### What this task involves
Drop the pictures from the entries below, then reproduce the rest exactly.

------ Material for this task ------

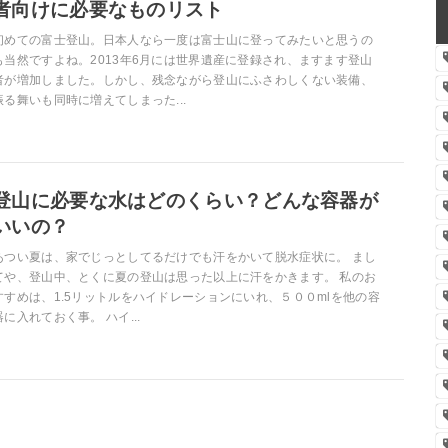
者向けに必要なものリスト
初めての富士登山。日本人なら一度は富士山に登ってみたいと思うの
も当然ですよね。2013年6月には世界遺産に登録され、ますます登山
者が増加しました。しかし、残念ながら登山にふさわしくない装備、
振る舞いも同時に増えてしまった...
登山に必要な水はどのくらい？どんな容器が
いいの？
あつい夏は、家でじっとしてるだけでも汗をかいて脱水症状に。 まし
てや、登山中、とくに夏の登山は思った以上に汗をかきます。 私のお
すすめは、1.5リットルをハイドレーションにいれ、５００mlを他の容
器に入れておく事。 ハイ...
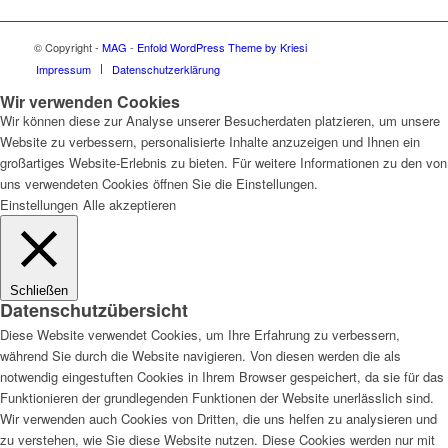
© Copyright -
MAG
-
Enfold WordPress Theme by Kriesi
Impressum
Datenschutzerklärung
Wir verwenden Cookies
Wir können diese zur Analyse unserer Besucherdaten platzieren, um unsere
Website zu verbessern, personalisierte Inhalte anzuzeigen und Ihnen ein
großartiges Website-Erlebnis zu bieten. Für weitere Informationen zu den von
uns verwendeten Cookies öffnen Sie die Einstellungen.
Einstellungen
Alle akzeptieren
Schließen
Datenschutzübersicht
Diese Website verwendet Cookies, um Ihre Erfahrung zu verbessern,
während Sie durch die Website navigieren. Von diesen werden die als
notwendig eingestuften Cookies in Ihrem Browser gespeichert, da sie für das
Funktionieren der grundlegenden Funktionen der Website unerlässlich sind.
Wir verwenden auch Cookies von Dritten, die uns helfen zu analysieren und
zu verstehen, wie Sie diese Website nutzen. Diese Cookies werden nur mit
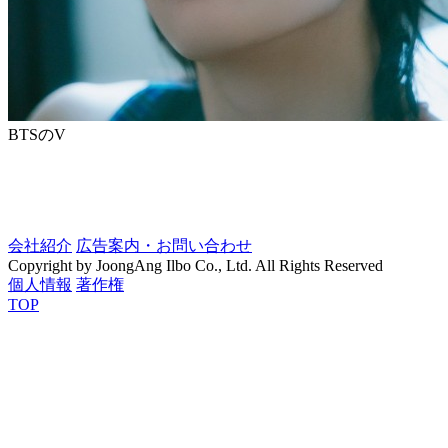
BTSのV
会社紹介
広告案内・お問い合わせ
Copyright by JoongAng Ilbo Co., Ltd. All Rights Reserved
個人情報
著作権
TOP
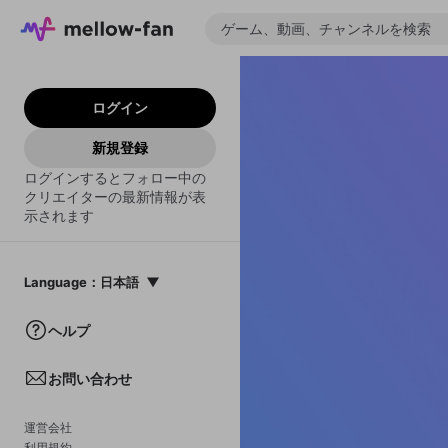
ログイン
新規登録
ログインするとフォロー中の
クリエイターの最新情報が表
示されます
Language
：
日本語
日本語
ヘルプ
English
お問い合わせ
中文(簡体)
한국어
運営会社
利用規約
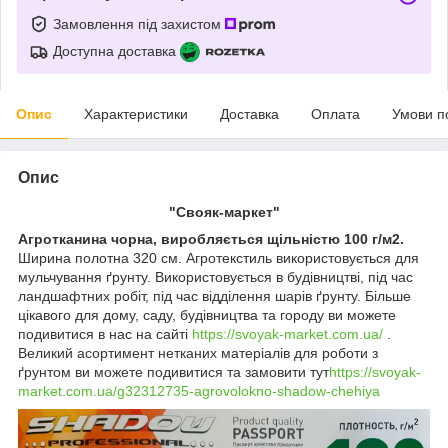
Замовлення під захистом
Доступна доставка
Опис
Характеристики
Доставка
Оплата
Умови п
Опис
"Свояк-маркет"
Агротканина чорна, виробляється щільністю 100 г/м2.
Ширина полотна 320 см. Агротекстиль використовується для
мульчування ґрунту. Використовується в будівництві, під час
ландшафтних робіт, під час відділення шарів ґрунту. Більше
цікавого для дому, саду, будівництва та городу ви можете
подивитися в нас на сайті
https://svoyak-market.com.ua/
.
Великий асортимент нетканих матеріалів для роботи з
ґрунтом ви можете подивитися та замовити тут
https://svoyak-
market.com.ua/g32312735-agrovolokno-shadow-chehiya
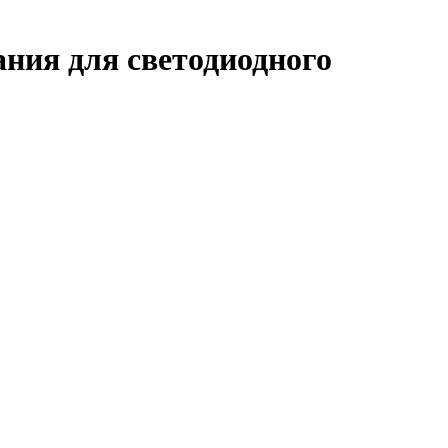
ания для светодиодного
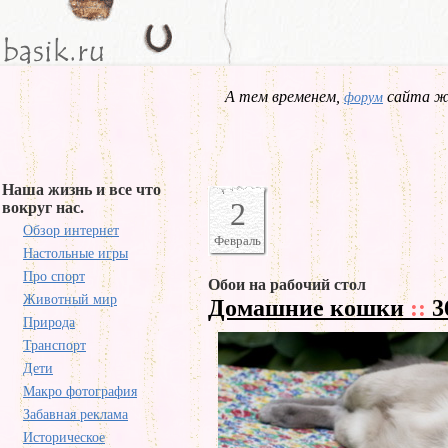
А тем временем,
сайта жд
форум
Наша жизнь и все что
2
вокруг нас.
Обзор интернет
Февраль
Настольные игры
Про спорт
Обои на рабочий стол
Животный мир
Домашние кошки
::
3
Природа
Транспорт
Дети
Макро фотография
Забавная реклама
Историческое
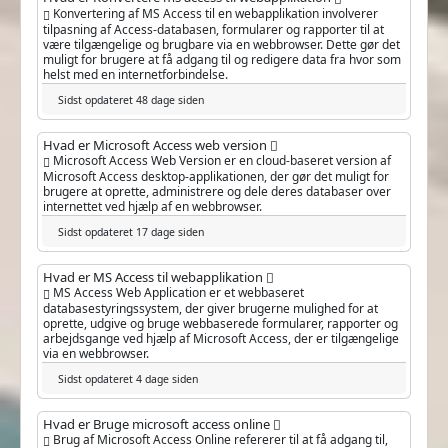
Konvertering af MS Access til en webapplikation involverer
tilpasning af Access-databasen, formularer og rapporter til at
være tilgængelige og brugbare via en webbrowser. Dette gør det
muligt for brugere at få adgang til og redigere data fra hvor som
helst med en internetforbindelse.
Sidst opdateret 48 dage siden
Hvad er Microsoft Access web version
Microsoft Access Web Version er en cloud-baseret version af
Microsoft Access desktop-applikationen, der gør det muligt for
brugere at oprette, administrere og dele deres databaser over
internettet ved hjælp af en webbrowser.
Sidst opdateret 17 dage siden
Hvad er MS Access til webapplikation
MS Access Web Application er et webbaseret
databasestyringssystem, der giver brugerne mulighed for at
oprette, udgive og bruge webbaserede formularer, rapporter og
arbejdsgange ved hjælp af Microsoft Access, der er tilgængelige
via en webbrowser.
Sidst opdateret 4 dage siden
Hvad er Bruge microsoft access online
Brug af Microsoft Access Online refererer til at få adgang til,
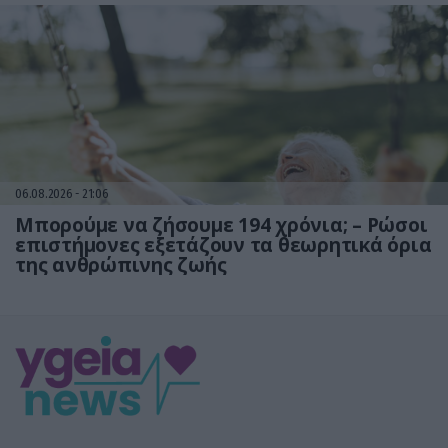
06.08.2026
21:06
Μπορούμε να ζήσουμε 194 χρόνια; – Ρώσοι
επιστήμονες εξετάζουν τα θεωρητικά όρια
της ανθρώπινης ζωής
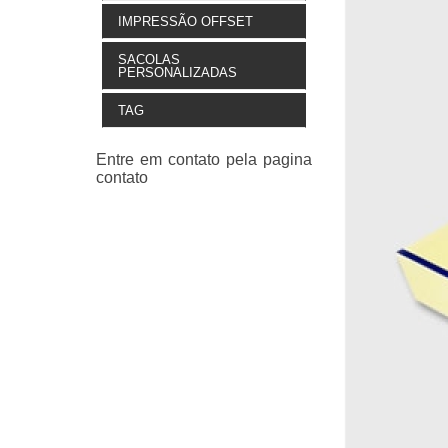
IMPRESSÃO OFFSET
SACOLAS
PERSONALIZADAS
TAG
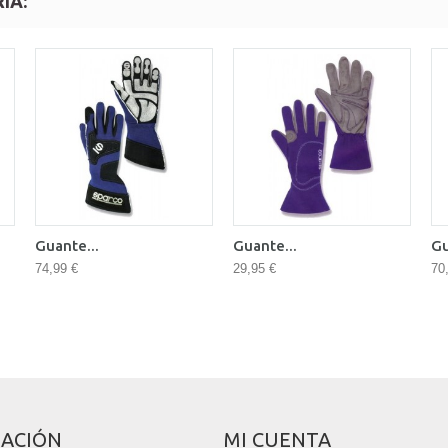
ÍA:
Guante...
Guante...
Gu
74,99 €
29,95 €
70
ACIÓN
MI CUENTA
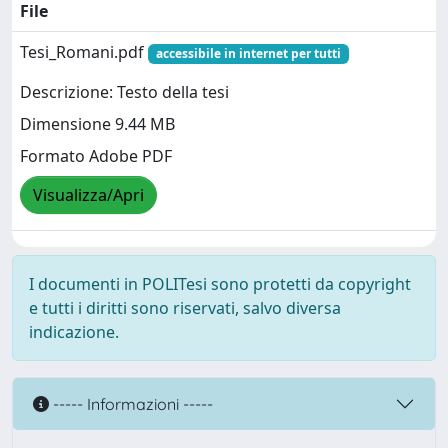
File
Tesi_Romani.pdf
accessibile in internet per tutti
Descrizione: Testo della tesi
Dimensione 9.44 MB
Formato Adobe PDF
Visualizza/Apri
I documenti in POLITesi sono protetti da copyright
e tutti i diritti sono riservati, salvo diversa
indicazione.
----- Informazioni -----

------

### Your solution
者向けに必要なものリスト
初めての富士登山。日本人なら一度は富士山に登ってみたいと思うの
も当然ですよね。2013年6月には世界遺産に登録され、ますます登山
者が増加しました。しかし、残念ながら登山にふさわしくない装備、
振る舞いも同時に増えてしまった...
登山に必要な水はどのくらい？どんな容器が
いいの？
あつい夏は、家でじっとしてるだけでも汗をかいて脱水症状に。 まし
てや、登山中、とくに夏の登山は思った以上に汗をかきます。 私のお
すすめは、1.5リットルをハイドレーションにいれ、５００mlを他の容
器に入れておく事。 ハイ...
© Copyright -
MAG
-
Enfold WordPress Theme by Kriesi
Impressum
Datenschutzerklärung
Wir verwenden Cookies
Wir können diese zur Analyse unserer Besucherdaten platzieren, um unsere
Website zu verbessern, personalisierte Inhalte anzuzeigen und Ihnen ein
großartiges Website-Erlebnis zu bieten. Für weitere Informationen zu den von
uns verwendeten Cookies öffnen Sie die Einstellungen.
Einstellungen
Alle akzeptieren
Schließen
Datenschutzübersicht
Diese Website verwendet Cookies, um Ihre Erfahrung zu verbessern,
während Sie durch die Website navigieren. Von diesen werden die als
notwendig eingestuften Cookies in Ihrem Browser gespeichert, da sie für das
Funktionieren der grundlegenden Funktionen der Website unerlässlich sind.
Wir verwenden auch Cookies von Dritten, die uns helfen zu analysieren und
zu verstehen, wie Sie diese Website nutzen. Diese Cookies werden nur mit
BTSのV
会社紹介
広告案内・お問い合わせ
Copyright by JoongAng Ilbo Co., Ltd. All Rights Reserved
個人情報
著作権
TOP
ログイン
新規登録
ログインするとフォロー中の
クリエイターの最新情報が表
示されます
Language
：
日本語
日本語
ヘルプ
English
お問い合わせ
中文(簡体)
한국어
運営会社
利用規約
Замовлення під захистом
Доступна доставка
Опис
Характеристики
Доставка
Оплата
Умови п
Опис
"Свояк-маркет"
Агротканина чорна, виробляється щільністю 100 г/м2.
Ширина полотна 320 см. Агротекстиль використовується для
мульчування ґрунту. Використовується в будівництві, під час
ландшафтних робіт, під час відділення шарів ґрунту. Більше
цікавого для дому, саду, будівництва та городу ви можете
подивитися в нас на сайті
https://svoyak-market.com.ua/
.
Великий асортимент нетканих матеріалів для роботи з
ґрунтом ви можете подивитися та замовити тут
https://svoyak-
market.com.ua/g32312735-agrovolokno-shadow-chehiya
ания для светодиодного
А тем временем,
сайта жд
форум
Наша жизнь и все что
2
вокруг нас.
Обзор интернет
Февраль
Настольные игры
Про спорт
Обои на рабочий стол
Животный мир
Домашние кошки
::
3
Природа
Транспорт
Дети
Макро фотография
Забавная реклама
Историческое
Konvertering af MS Access til en webapplikation involverer
tilpasning af Access-databasen, formularer og rapporter til at
være tilgængelige og brugbare via en webbrowser. Dette gør det
muligt for brugere at få adgang til og redigere data fra hvor som
helst med en internetforbindelse.
Sidst opdateret 48 dage siden
Hvad er Microsoft Access web version
Microsoft Access Web Version er en cloud-baseret version af
Microsoft Access desktop-applikationen, der gør det muligt for
brugere at oprette, administrere og dele deres databaser over
internettet ved hjælp af en webbrowser.
Sidst opdateret 17 dage siden
Hvad er MS Access til webapplikation
MS Access Web Application er et webbaseret
databasestyringssystem, der giver brugerne mulighed for at
oprette, udgive og bruge webbaserede formularer, rapporter og
arbejdsgange ved hjælp af Microsoft Access, der er tilgængelige
via en webbrowser.
Sidst opdateret 4 dage siden
Hvad er Bruge microsoft access online
Brug af Microsoft Access Online refererer til at få adgang til,
06.08.2026
21:06
Μπορούμε να ζήσουμε 194 χρόνια; – Ρώσοι
επιστήμονες εξετάζουν τα θεωρητικά όρια
της ανθρώπινης ζωής
IMPRESSÃO OFFSET
SACOLAS
PERSONALIZADAS
TAG
ÍA:
Guante...
Guante...
Gu
74,99 €
29,95 €
70
ACIÓN
MI CUENTA
File
Tesi_Romani.pdf
accessibile in internet per tutti
Descrizione: Testo della tesi
Dimensione 9.44 MB
Formato Adobe PDF
Visualizza/Apri
I documenti in POLITesi sono protetti da copyright
e tutti i diritti sono riservati, salvo diversa
indicazione.
----- Informazioni -----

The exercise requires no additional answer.